#The following methods were extracted from https://github.com/aimalz/qp/blob/master/qp/pdf.py and modified only so that they would run within this notebook. The math has not changed.
+from scipy.interpolate import interp1d, InterpolatedUnivariateSpline
+import sys
+
+epsilon = sys.float_info.epsilon
+infty = sys.float_info.max * epsilon
+
+def sandwich(in_arr, ends):
+ """
+ Adds given values to the ends of a 1D array
+
+ Parameters
+ ----------
+ in_arr: numpy.ndarray, float
+ original array
+ ends: numpy.ndarray or tuple or list, float or numpy.ndarray, float
+ values to be added to the beginning and end
+
+ Returns
+ -------
+ out_arr: numpy.ndarray, float
+ array with front and back concatenations
+ """
+ if type(ends[0]) == np.ndarray:
+ prepend = len(ends[0])
+ else:
+ prepend = 1
+ if type(ends[-1]) == np.ndarray:
+ append = -1 * len(ends[-1])
+ else:
+ append = -1
+ out_arr = np.zeros(prepend + len(in_arr) - append)
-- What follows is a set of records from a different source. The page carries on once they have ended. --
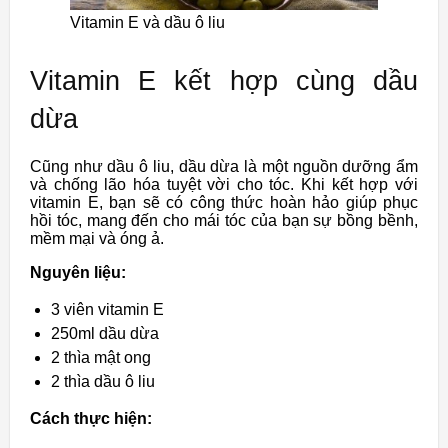
Vitamin E và dầu ô liu
Vitamin E kết hợp cùng dầu
dừa
Cũng như dầu ô liu, dầu dừa là một nguồn dưỡng ẩm
và chống lão hóa tuyệt vời cho tóc. Khi kết hợp với
vitamin E, bạn sẽ có công thức hoàn hảo giúp phục
hồi tóc, mang đến cho mái tóc của bạn sự bồng bềnh,
mềm mại và óng ả.
Nguyên liệu:
3 viên vitamin E
250ml dầu dừa
2 thìa mật ong
2 thìa dầu ô liu
Cách thực hiện: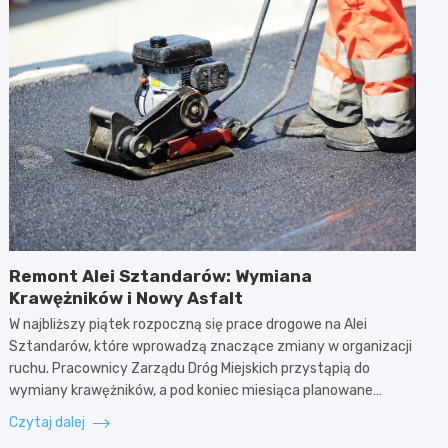
Remont Alei Sztandarów: Wymiana
Krawężników i Nowy Asfalt
W najbliższy piątek rozpoczną się prace drogowe na Alei
Sztandarów, które wprowadzą znaczące zmiany w organizacji
ruchu. Pracownicy Zarządu Dróg Miejskich przystąpią do
wymiany krawężników, a pod koniec miesiąca planowane…
Czytaj dalej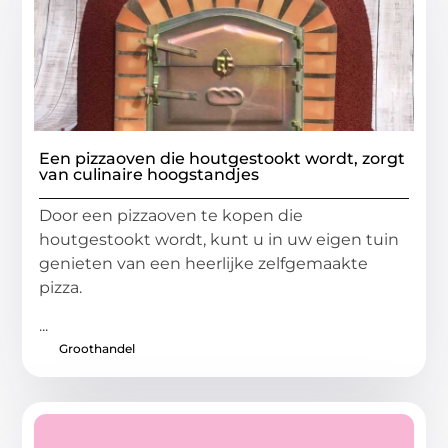
Een pizzaoven die houtgestookt wordt, zorgt
van culinaire hoogstandjes
Door een pizzaoven te kopen die
houtgestookt wordt, kunt u in uw eigen tuin
genieten van een heerlijke zelfgemaakte
pizza.
...
Groothandel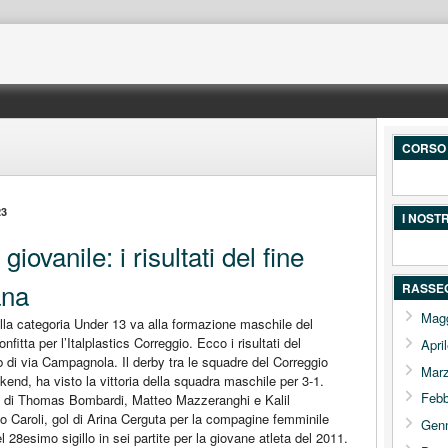
CORSO 
23
I NOST
giovanile: i risultati del fine
ana
RASSE
Mag
a categoria Under 13 va alla formazione maschile del
itta per l’Italplastics Correggio. Ecco i risultati del
Apri
b di via Campagnola. Il derby tra le squadre del Correggio
Mar
end, ha visto la vittoria della squadra maschile per 3-1.
Febb
reti di Thomas Bombardi, Matteo Mazzeranghi e Kalil
 Caroli, gol di Arina Cerguta per la compagine femminile
Gen
 28esimo sigillo in sei partite per la giovane atleta del 2011.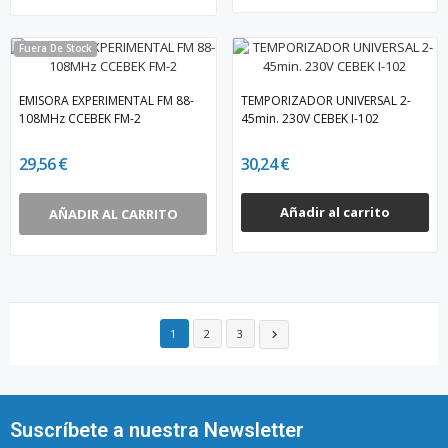
Fuera De Stock
EMISORA EXPERIMENTAL FM 88-
TEMPORIZADOR UNIVERSAL 2-
108MHz CCEBEK FM-2
45min. 230V CEBEK I-102
29,56 €
30,24 €
Añadir al carrito
AÑADIR AL CARRITO
1
2
3

Suscríbete a nuestra Newsletter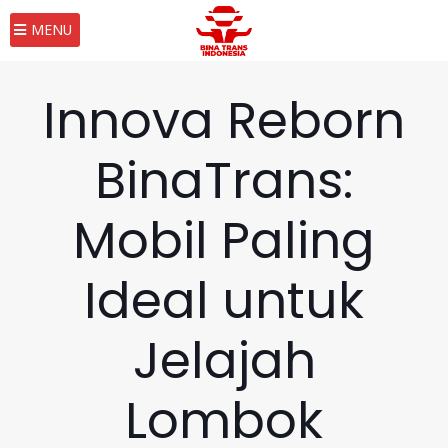
MENU
Innova Reborn
BinaTrans:
Mobil Paling
Ideal untuk
Jelajah
Lombok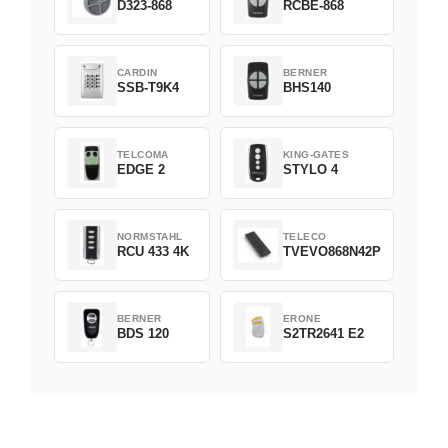
D323-868
RCBE-868
CARDIN
BERNER
SSB-T9K4
BHS140
TELCOMA
KING-GATES
EDGE 2
STYLO 4
NORMSTAHL
TELECO
RCU 433 4K
TVEVO868N42P
BERNER
ERONE
BDS 120
S2TR2641 E2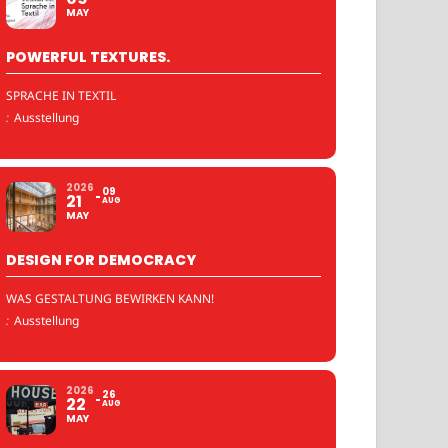
MAY
POWERFUL TEXTURES.
SPRACHE IN TEXTIL
:
Ausstellung
2026
09
21
AUG
MAY
DESIGN FOR DEMOCRACY
WAS GESTALTUNG BEWIRKEN KANN!
:
Ausstellung
2026
26
22
AUG
MAY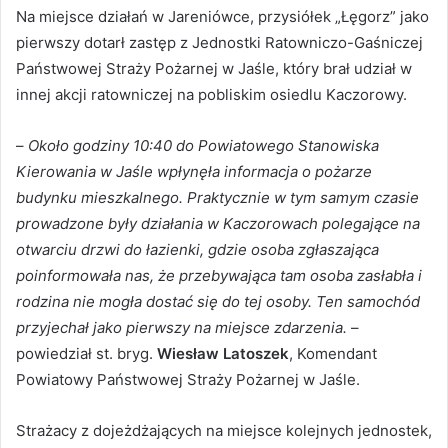
Na miejsce działań w Jareniówce, przysiółek „Łęgorz” jako
pierwszy dotarł zastęp z Jednostki Ratowniczo-Gaśniczej
Państwowej Straży Pożarnej w Jaśle, który brał udział w
innej akcji ratowniczej na pobliskim osiedlu Kaczorowy.
–
Około godziny 10:40 do Powiatowego Stanowiska
Kierowania w Jaśle wpłynęła informacja o pożarze
budynku mieszkalnego. Praktycznie w tym samym czasie
prowadzone były działania w Kaczorowach polegające na
otwarciu drzwi do łazienki, gdzie osoba zgłaszająca
poinformowała nas, że przebywająca tam osoba zasłabła i
rodzina nie mogła dostać się do tej osoby. Ten samochód
przyjechał jako pierwszy na miejsce zdarzenia.
–
powiedział st. bryg.
Wiesław Latoszek
, Komendant
Powiatowy Państwowej Straży Pożarnej w Jaśle.
Strażacy z dojeżdżających na miejsce kolejnych jednostek,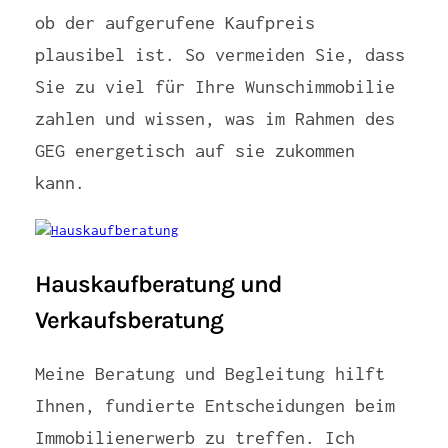
ob der aufgerufene Kaufpreis
plausibel ist. So vermeiden Sie, dass
Sie zu viel für Ihre Wunschimmobilie
zahlen und wissen, was im Rahmen des
GEG energetisch auf sie zukommen
kann.
Hauskaufberatung und
Verkaufsberatung
Meine Beratung und Begleitung hilft
Ihnen, fundierte Entscheidungen beim
Immobilienerwerb zu treffen. Ich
+ out_arr[:prepend] = ends[0]
+ out_arr[prepend:append] = in_arr
+ out_arr[append:] = ends[-1]
+ return out_arr
+
+def evaluate_histogram(in_data, threshold=epsilon):
+ """
+ Produces PDF values given samples
+
+ Parameters
+ ----------
+ in_data: None or tuple, numpy.ndarray, float
+ tuple of (n+1) bin endpoints x and (n) CDF y between endpoints
+ threshold: float, optional
+
+ vb: boolean, optional
+ be careful and print progress to stdout?
+
+ Returns
+ -------
+ out_data: tuple, float
+ sorted samples x and corresponding PDF values y
+ """
+ # x = locs (or in our case redshift values)
+ # y = first derivatives of delta_quant/delta_loc or in our case p(z)
+ (x, y) = in_data
+ dx = threshold
+ xs = np.zeros(2 * len(y))
+ ys = xs
+ # ! xs defines the bin edges.
+ # ! This is creating the bin edges. xs[0] and xs[1] are the edges of the first bin.
+ # ! xs[2] = xs[1]+epsilon becomes the beginning of the second bin, etc.
+ # ! Then we "repeat" the y values so that you end up with histogram steps.
+ xs[::2] = x[:-1] + dx
+ xs[1::2] = x[1:] - dx
+ ys = np.repeat(y, 2)
+ xs = sandwich(xs, (x[0] - dx, x[-1] + dx))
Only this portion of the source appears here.